■ **TASK DATA**
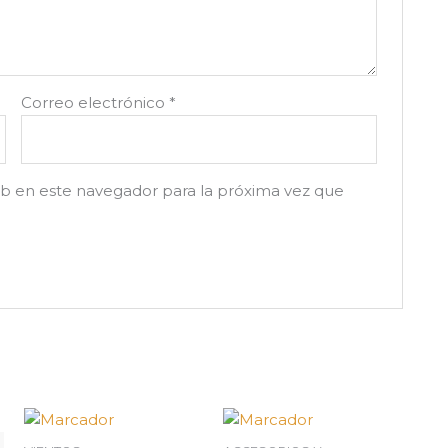
Correo electrónico
*
b en este navegador para la próxima vez que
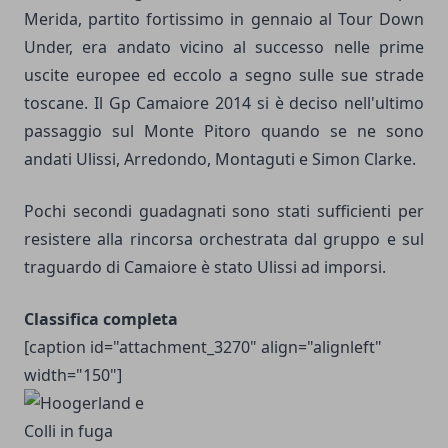
Merida, partito fortissimo in gennaio al Tour Down
Under, era andato vicino al successo nelle prime
uscite europee ed eccolo a segno sulle sue strade
toscane. Il Gp Camaiore 2014 si è deciso nell'ultimo
passaggio sul Monte Pitoro quando se ne sono
andati Ulissi, Arredondo, Montaguti e Simon Clarke.
Pochi secondi guadagnati sono stati sufficienti per
resistere alla rincorsa orchestrata dal gruppo e sul
traguardo di Camaiore è stato Ulissi ad imporsi.
Classifica completa
[caption id="attachment_3270" align="alignleft"
width="150"]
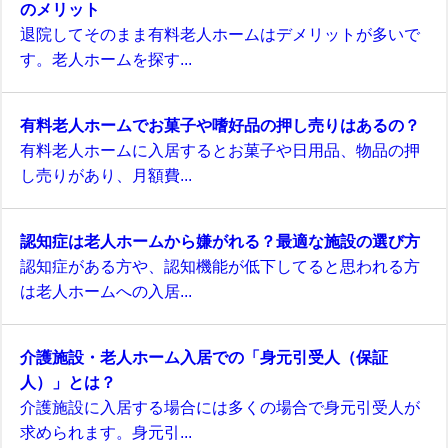
のメリット
退院してそのまま有料老人ホームはデメリットが多いで
す。老人ホームを探す...
有料老人ホームでお菓子や嗜好品の押し売りはあるの？
有料老人ホームに入居するとお菓子や日用品、物品の押
し売りがあり、月額費...
認知症は老人ホームから嫌がれる？最適な施設の選び方
認知症がある方や、認知機能が低下してると思われる方
は老人ホームへの入居...
介護施設・老人ホーム入居での「身元引受人（保証
人）」とは？
介護施設に入居する場合には多くの場合で身元引受人が
求められます。身元引...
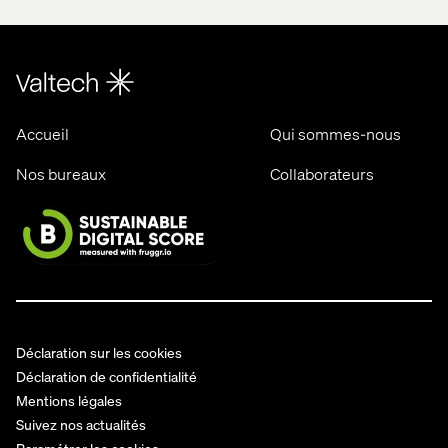
Accueil
Qui sommes-nous
Nos bureaux
Collaborateurs
Déclaration sur les cookies
Déclaration de confidentialité
Mentions légales
Suivez nos actualités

■ **TASK DESCRIPTION**
Output an exact copy of the lines from the one with "認知症は老人ホームから嫌がれる？最適な施設の選び方" through the closing line of the records, inclusive, without any images.

■ **ANSWER FOR THIS EXERCISE**
認知症は老人ホームから嫌がれる？最適な施設の選び方
認知症がある方や、認知機能が低下してると思われる方
は老人ホームへの入居...
介護施設・老人ホーム入居での「身元引受人（保証
人）」とは？
介護施設に入居する場合には多くの場合で身元引受人が
求められます。身元引...
Accueil
Qui sommes-nous
Nos bureaux
Collaborateurs
Déclaration sur les cookies
Déclaration de confidentialité
Mentions légales
Suivez nos actualités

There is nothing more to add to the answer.